** Opening RECORDS PROVIDED block **
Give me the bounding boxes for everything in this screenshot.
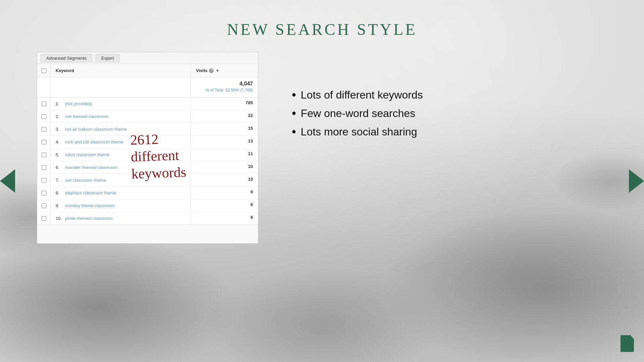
keyword-link[interactable]: elephant classroom theme	[65, 190, 116, 195]
row-checkbox-cell	[37, 136, 51, 148]
row-visits: 15	[191, 123, 258, 135]
keyword-link[interactable]: owl classroom theme	[65, 178, 106, 183]
table-row: 1. (not provided) 785	[37, 98, 258, 110]
row-checkbox-cell	[37, 110, 51, 123]
row-checkbox[interactable]	[42, 203, 46, 208]
row-checkbox[interactable]	[42, 102, 46, 106]
summary-stats-cell: 4,047 % of Total: 52.50% (7,768)	[191, 77, 258, 97]
row-keyword-cell: 1. (not provided)	[51, 98, 191, 110]
row-visits: 10	[191, 174, 258, 186]
row-number: 1.	[56, 101, 62, 106]
row-checkbox-cell	[37, 148, 51, 161]
visits-label: Visits	[196, 68, 207, 73]
row-visits: 9	[191, 212, 258, 225]
summary-row: 4,047 % of Total: 52.50% (7,768)	[37, 77, 258, 98]
main-layout: Advanced Segments Export Keyword Visits …	[0, 49, 644, 244]
sort-icon[interactable]: ▼	[215, 68, 219, 73]
row-visits: 9	[191, 199, 258, 212]
keyword-link[interactable]: hot air balloon classroom theme	[65, 127, 127, 132]
keyword-link[interactable]: owl themed classroom	[65, 114, 108, 119]
bullet-section: Lots of different keywordsFew one-word s…	[272, 49, 624, 144]
row-keyword-cell: 2. owl themed classroom	[51, 110, 191, 123]
bullet-list: Lots of different keywordsFew one-word s…	[292, 89, 624, 138]
row-checkbox-cell	[37, 187, 51, 199]
visits-info-icon[interactable]: ?	[209, 68, 214, 73]
row-keyword-cell: 10. pirate themed classroom	[51, 212, 191, 225]
row-number: 6.	[56, 165, 62, 170]
table-row: 5. robot classroom theme 11	[37, 148, 258, 161]
row-number: 8.	[56, 190, 62, 195]
keyword-link[interactable]: pirate themed classroom	[65, 216, 113, 221]
keyword-column-header: Keyword	[51, 64, 191, 77]
row-visits: 11	[191, 148, 258, 161]
document-icon-corner	[631, 335, 634, 339]
table-row: 6. monster themed classroom 10	[37, 161, 258, 174]
pct-total: (7,768)	[240, 88, 253, 93]
row-visits: 10	[191, 161, 258, 174]
row-checkbox[interactable]	[42, 178, 46, 183]
row-keyword-cell: 7. owl classroom theme	[51, 174, 191, 186]
row-checkbox[interactable]	[42, 140, 46, 144]
row-keyword-cell: 3. hot air balloon classroom theme	[51, 123, 191, 135]
row-number: 10.	[56, 216, 62, 221]
row-number: 7.	[56, 178, 62, 183]
row-number: 5.	[56, 152, 62, 157]
table-row: 3. hot air balloon classroom theme 15	[37, 123, 258, 136]
page-content: NEW SEARCH STYLE Advanced Segments Expor…	[0, 0, 644, 362]
row-checkbox[interactable]	[42, 127, 46, 132]
header-checkbox-cell	[37, 64, 51, 77]
row-checkbox[interactable]	[42, 165, 46, 170]
row-visits: 13	[191, 136, 258, 148]
row-checkbox[interactable]	[42, 153, 46, 157]
bullet-item: Lots of different keywords	[292, 89, 624, 101]
row-checkbox[interactable]	[42, 216, 46, 221]
summary-total: 4,047	[196, 81, 253, 87]
export-button[interactable]: Export	[96, 54, 120, 62]
bullet-item: Few one-word searches	[292, 107, 624, 120]
table-row: 9. monkey theme classroom 9	[37, 199, 258, 212]
row-keyword-cell: 4. rock and roll classroom theme	[51, 136, 191, 148]
table-row: 7. owl classroom theme 10	[37, 174, 258, 187]
row-checkbox-cell	[37, 123, 51, 135]
row-keyword-cell: 5. robot classroom theme	[51, 148, 191, 161]
row-visits: 9	[191, 187, 258, 199]
summary-empty-cell	[51, 77, 191, 97]
row-visits: 785	[191, 98, 258, 110]
row-keyword-cell: 8. elephant classroom theme	[51, 187, 191, 199]
table-header: Keyword Visits ? ▼	[37, 64, 258, 77]
row-visits: 22	[191, 110, 258, 123]
keyword-link[interactable]: monster themed classroom	[65, 165, 118, 170]
row-number: 3.	[56, 127, 62, 132]
row-number: 2.	[56, 114, 62, 119]
row-checkbox[interactable]	[42, 114, 46, 119]
pct-label: % of Total: 52.50%	[206, 88, 239, 93]
advanced-segments-button[interactable]: Advanced Segments	[41, 54, 92, 62]
row-checkbox-cell	[37, 98, 51, 110]
page-title: NEW SEARCH STYLE	[0, 20, 644, 39]
row-keyword-cell: 6. monster themed classroom	[51, 161, 191, 174]
keyword-table: Advanced Segments Export Keyword Visits …	[37, 52, 258, 244]
summary-pct: % of Total: 52.50% (7,768)	[196, 88, 253, 93]
row-number: 9.	[56, 203, 62, 208]
row-checkbox[interactable]	[42, 191, 46, 195]
row-checkbox-cell	[37, 199, 51, 212]
row-number: 4.	[56, 139, 62, 144]
table-body: 1. (not provided) 785 2. owl themed clas…	[37, 98, 258, 225]
table-row: 2. owl themed classroom 22	[37, 110, 258, 123]
table-footer	[37, 225, 258, 243]
row-checkbox-cell	[37, 174, 51, 186]
table-row: 10. pirate themed classroom 9	[37, 212, 258, 225]
keyword-link[interactable]: rock and roll classroom theme	[65, 139, 123, 144]
row-keyword-cell: 9. monkey theme classroom	[51, 199, 191, 212]
keyword-link[interactable]: (not provided)	[65, 101, 92, 106]
keyword-link[interactable]: robot classroom theme	[65, 152, 109, 157]
visits-column-header: Visits ? ▼	[191, 64, 258, 77]
table-topbar: Advanced Segments Export	[37, 52, 258, 64]
summary-checkbox-cell	[37, 77, 51, 97]
keyword-link[interactable]: monkey theme classroom	[65, 203, 115, 208]
document-icon	[621, 335, 634, 352]
page-title-container: NEW SEARCH STYLE	[0, 0, 644, 39]
bullet-item: Lots more social sharing	[292, 126, 624, 138]
select-all-checkbox[interactable]	[42, 68, 46, 73]
row-checkbox-cell	[37, 212, 51, 225]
** Closing RECORDS PROVIDED block **
■ REQUIREMENT
Considering only lines that contain the word "roll", say how many there are in the data, with no other text.

■ ANSWER TO THIS TASK
2